The Reactor Core now hosts a copy of The Book of the Courtier, by Baldessar Castilio. The book was taken from the Renascence Editions website and cleaned up a bit. Pictures were taken out, the sidenotes were removed, HTML was cleaned up, and all four books were integrated into one big page.
I heard about the book from the ONE and the MANY, by Rousas John Rushdoony. I quote his review here:
Baldassare Castiglione (1478-1529), courtier, diplomat, soldier, and author, write, in The Courtier (written 1508-1516, first printed in 1528, four years before Machiavelli's The Prince), a classic statement of the ideal Renaissance man. The influence of The Courtier on European standards has been very great. Very quickly translated into English, "it became famous as the perfect guide for young members of the English Establishment practically until Edward VII's times." Castiglione himself represented the standard he taught: he "became a man of varied accomplishments, in all of which he was good but in none of which he was uncouth enough to excel." [1]
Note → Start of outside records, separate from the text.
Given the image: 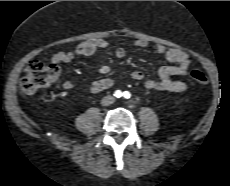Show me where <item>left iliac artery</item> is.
Listing matches in <instances>:
<instances>
[{"mask_svg":"<svg viewBox=\"0 0 230 186\" xmlns=\"http://www.w3.org/2000/svg\"><path fill=\"white\" fill-rule=\"evenodd\" d=\"M123 95H124V97H125L126 99H128V98H130L131 93L128 92V91H125Z\"/></svg>","mask_w":230,"mask_h":186,"instance_id":"44dca946","label":"left iliac artery"}]
</instances>
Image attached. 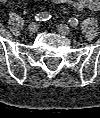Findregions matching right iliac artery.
Wrapping results in <instances>:
<instances>
[{
  "label": "right iliac artery",
  "instance_id": "1",
  "mask_svg": "<svg viewBox=\"0 0 100 118\" xmlns=\"http://www.w3.org/2000/svg\"><path fill=\"white\" fill-rule=\"evenodd\" d=\"M51 18L50 13L48 12H41L35 16L36 21H46Z\"/></svg>",
  "mask_w": 100,
  "mask_h": 118
}]
</instances>
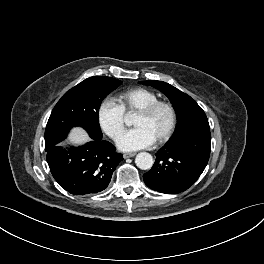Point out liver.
Returning <instances> with one entry per match:
<instances>
[{
  "mask_svg": "<svg viewBox=\"0 0 264 264\" xmlns=\"http://www.w3.org/2000/svg\"><path fill=\"white\" fill-rule=\"evenodd\" d=\"M90 140L91 139L87 132L80 127L73 128L68 136V143L76 145L87 143Z\"/></svg>",
  "mask_w": 264,
  "mask_h": 264,
  "instance_id": "obj_1",
  "label": "liver"
}]
</instances>
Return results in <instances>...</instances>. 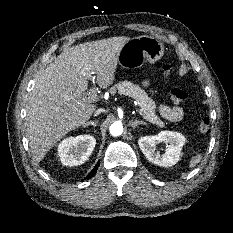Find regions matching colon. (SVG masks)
Masks as SVG:
<instances>
[{
    "instance_id": "1",
    "label": "colon",
    "mask_w": 233,
    "mask_h": 233,
    "mask_svg": "<svg viewBox=\"0 0 233 233\" xmlns=\"http://www.w3.org/2000/svg\"><path fill=\"white\" fill-rule=\"evenodd\" d=\"M162 71L165 76H169L173 71V66L171 64H164ZM187 97V94L178 88H173L168 93L169 100L176 104L186 101ZM197 128L201 134H208L210 132L209 119L206 116L201 117L198 121Z\"/></svg>"
}]
</instances>
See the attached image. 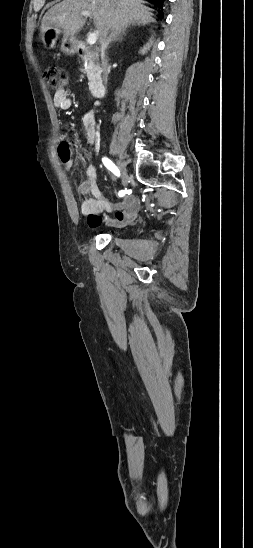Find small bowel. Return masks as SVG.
<instances>
[{"label":"small bowel","instance_id":"small-bowel-1","mask_svg":"<svg viewBox=\"0 0 253 548\" xmlns=\"http://www.w3.org/2000/svg\"><path fill=\"white\" fill-rule=\"evenodd\" d=\"M53 100L55 106L60 110H68L72 106V99L65 90L57 91ZM84 132L86 144L89 148H92L97 141V125L93 110L85 115ZM62 143L60 142L58 146L60 158L64 167L71 169L73 161L70 156L62 155L60 151ZM86 175L87 180L79 185L78 192L82 196L81 213L87 216L91 228H97L102 222L108 226H123L132 222L138 216L141 202L136 196L129 195L119 203H112L103 195L98 183L97 169L94 166H89ZM113 211L115 217L111 218L107 214Z\"/></svg>","mask_w":253,"mask_h":548}]
</instances>
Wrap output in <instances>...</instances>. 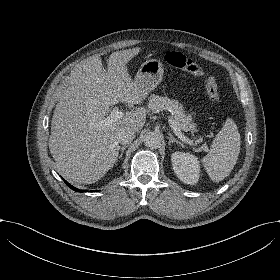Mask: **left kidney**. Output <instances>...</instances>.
I'll return each mask as SVG.
<instances>
[{
    "label": "left kidney",
    "mask_w": 280,
    "mask_h": 280,
    "mask_svg": "<svg viewBox=\"0 0 280 280\" xmlns=\"http://www.w3.org/2000/svg\"><path fill=\"white\" fill-rule=\"evenodd\" d=\"M173 170L183 183L195 185L201 177L198 157L192 153L175 151L171 155Z\"/></svg>",
    "instance_id": "left-kidney-1"
}]
</instances>
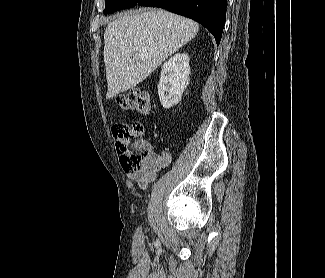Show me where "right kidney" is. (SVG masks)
Listing matches in <instances>:
<instances>
[{
  "instance_id": "right-kidney-1",
  "label": "right kidney",
  "mask_w": 325,
  "mask_h": 278,
  "mask_svg": "<svg viewBox=\"0 0 325 278\" xmlns=\"http://www.w3.org/2000/svg\"><path fill=\"white\" fill-rule=\"evenodd\" d=\"M189 74V56L186 53H177L163 64L158 95L164 108L169 109L180 102L189 84Z\"/></svg>"
}]
</instances>
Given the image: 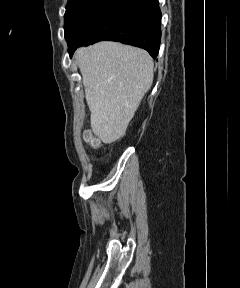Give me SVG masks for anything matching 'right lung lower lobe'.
Listing matches in <instances>:
<instances>
[{
	"label": "right lung lower lobe",
	"mask_w": 240,
	"mask_h": 288,
	"mask_svg": "<svg viewBox=\"0 0 240 288\" xmlns=\"http://www.w3.org/2000/svg\"><path fill=\"white\" fill-rule=\"evenodd\" d=\"M158 0H117L92 26L82 41L69 46L70 56L83 45L112 40L143 48L156 58L161 40Z\"/></svg>",
	"instance_id": "98d812e1"
}]
</instances>
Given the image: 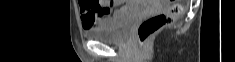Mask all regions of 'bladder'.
Wrapping results in <instances>:
<instances>
[{
	"instance_id": "1",
	"label": "bladder",
	"mask_w": 235,
	"mask_h": 62,
	"mask_svg": "<svg viewBox=\"0 0 235 62\" xmlns=\"http://www.w3.org/2000/svg\"><path fill=\"white\" fill-rule=\"evenodd\" d=\"M138 16L139 7L133 3L129 4L101 26L88 30L86 37L104 43H121L126 39Z\"/></svg>"
}]
</instances>
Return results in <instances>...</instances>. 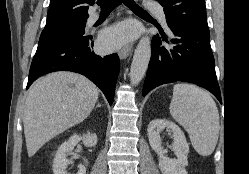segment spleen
Returning <instances> with one entry per match:
<instances>
[{"label":"spleen","instance_id":"spleen-1","mask_svg":"<svg viewBox=\"0 0 249 174\" xmlns=\"http://www.w3.org/2000/svg\"><path fill=\"white\" fill-rule=\"evenodd\" d=\"M170 113L189 133L191 143L201 156L211 155L219 137V113L210 94L192 84L173 88Z\"/></svg>","mask_w":249,"mask_h":174}]
</instances>
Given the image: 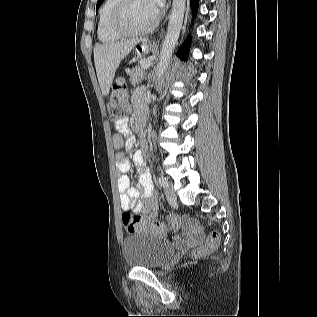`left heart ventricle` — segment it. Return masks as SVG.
Wrapping results in <instances>:
<instances>
[{"instance_id": "obj_1", "label": "left heart ventricle", "mask_w": 317, "mask_h": 317, "mask_svg": "<svg viewBox=\"0 0 317 317\" xmlns=\"http://www.w3.org/2000/svg\"><path fill=\"white\" fill-rule=\"evenodd\" d=\"M157 12L150 0H131L125 13L124 22L131 29L138 30L148 26Z\"/></svg>"}]
</instances>
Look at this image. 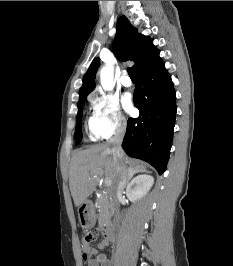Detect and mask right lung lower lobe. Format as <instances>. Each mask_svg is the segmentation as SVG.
<instances>
[{
  "instance_id": "obj_1",
  "label": "right lung lower lobe",
  "mask_w": 233,
  "mask_h": 266,
  "mask_svg": "<svg viewBox=\"0 0 233 266\" xmlns=\"http://www.w3.org/2000/svg\"><path fill=\"white\" fill-rule=\"evenodd\" d=\"M134 105L138 118H129L122 148L130 157L166 170L176 117V94L171 76L159 55L136 72Z\"/></svg>"
}]
</instances>
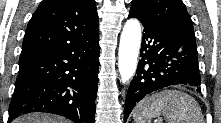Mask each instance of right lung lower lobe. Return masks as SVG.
Wrapping results in <instances>:
<instances>
[{"label":"right lung lower lobe","instance_id":"98d812e1","mask_svg":"<svg viewBox=\"0 0 221 123\" xmlns=\"http://www.w3.org/2000/svg\"><path fill=\"white\" fill-rule=\"evenodd\" d=\"M99 35L61 49L22 53L9 107V121L29 112L94 123L98 88Z\"/></svg>","mask_w":221,"mask_h":123}]
</instances>
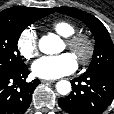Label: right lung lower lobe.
Returning a JSON list of instances; mask_svg holds the SVG:
<instances>
[{"label":"right lung lower lobe","mask_w":114,"mask_h":114,"mask_svg":"<svg viewBox=\"0 0 114 114\" xmlns=\"http://www.w3.org/2000/svg\"><path fill=\"white\" fill-rule=\"evenodd\" d=\"M29 71L23 68L0 74V114H23L31 103V95L40 83L38 79L27 83Z\"/></svg>","instance_id":"98d812e1"}]
</instances>
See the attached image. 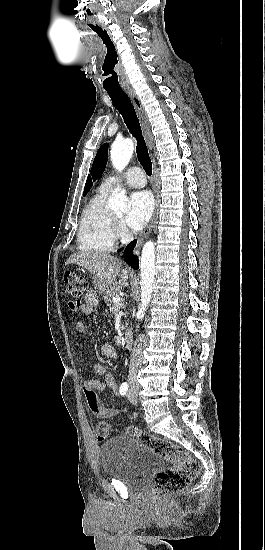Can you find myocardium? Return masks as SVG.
Here are the masks:
<instances>
[{
  "label": "myocardium",
  "mask_w": 265,
  "mask_h": 550,
  "mask_svg": "<svg viewBox=\"0 0 265 550\" xmlns=\"http://www.w3.org/2000/svg\"><path fill=\"white\" fill-rule=\"evenodd\" d=\"M114 220H115V225H116V227L120 226V224H121V219H120L119 217L114 216Z\"/></svg>",
  "instance_id": "myocardium-1"
}]
</instances>
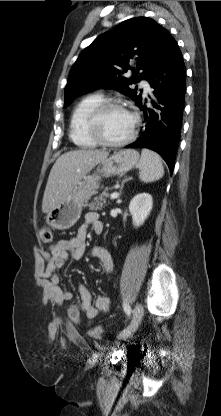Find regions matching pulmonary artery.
<instances>
[{"mask_svg": "<svg viewBox=\"0 0 221 416\" xmlns=\"http://www.w3.org/2000/svg\"><path fill=\"white\" fill-rule=\"evenodd\" d=\"M141 85H142V87L144 88V90H145V91H147V92L151 91V87H150V85H149V83H148V82L143 81V82L141 83Z\"/></svg>", "mask_w": 221, "mask_h": 416, "instance_id": "pulmonary-artery-1", "label": "pulmonary artery"}]
</instances>
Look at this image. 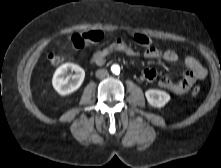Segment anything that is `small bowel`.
Masks as SVG:
<instances>
[{"label":"small bowel","instance_id":"c3829d8e","mask_svg":"<svg viewBox=\"0 0 221 168\" xmlns=\"http://www.w3.org/2000/svg\"><path fill=\"white\" fill-rule=\"evenodd\" d=\"M112 53H122L124 55L133 57L137 56L138 52L123 40H116L102 49L97 50L93 56L92 61L98 65L105 63L107 57ZM147 58L157 59L161 58L167 62H176L178 54L171 49L160 50L155 47H148L144 53ZM184 65L187 68L183 79L173 81L169 77H162L158 84L161 88L168 90L174 95H183L190 90L197 80H202L206 77L207 71L202 64L192 56L183 58ZM141 77L146 82H153L157 78V73L152 68L144 69L141 72Z\"/></svg>","mask_w":221,"mask_h":168}]
</instances>
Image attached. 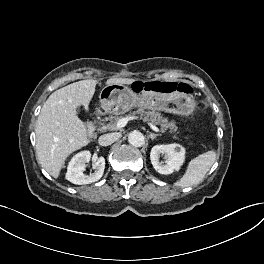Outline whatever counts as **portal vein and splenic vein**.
Listing matches in <instances>:
<instances>
[{"instance_id": "obj_1", "label": "portal vein and splenic vein", "mask_w": 264, "mask_h": 264, "mask_svg": "<svg viewBox=\"0 0 264 264\" xmlns=\"http://www.w3.org/2000/svg\"><path fill=\"white\" fill-rule=\"evenodd\" d=\"M135 118L136 117H134V116H132V117L130 116V117H125V118L119 119L118 122H117V124H116L117 129H121V128L125 127L127 125V123H128L129 120H132V119H135ZM148 125L155 132H159V129L156 126H154L153 124L148 123Z\"/></svg>"}]
</instances>
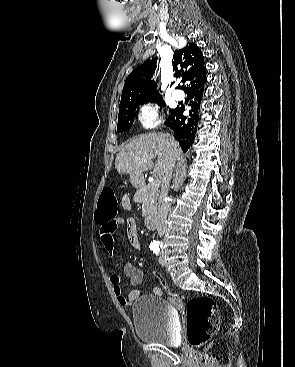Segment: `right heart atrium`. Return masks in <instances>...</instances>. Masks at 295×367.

Castiglione's courtier is a man of the world, urbane, sensitive, and responsive to every wind of influential opinion and observation. He is formally for all things — church, state, family, and society — but substantially he is only for himself, not in any crude, egoistic sense, but in the sense that the true universal is not to be found in religion or in the state, but in the individual man. Similarly, he shall seek in a woman, not a particular person or gross sensual satisfaction, but again a realization of a universal…
— the ONE and the MANY, by Rousas John Rushdoony (Fairfax, Virginia: Thoburn Press, 1978), p.230.
[1] Luigi Barzini: The Italians (New York: Bantam Books, 1965), p.86.
Edward VII died in 1910. This means Castiglione's manual for surviving and staying sane was used continually by the elite classes for almost four hundred years. It might be profitable to study it.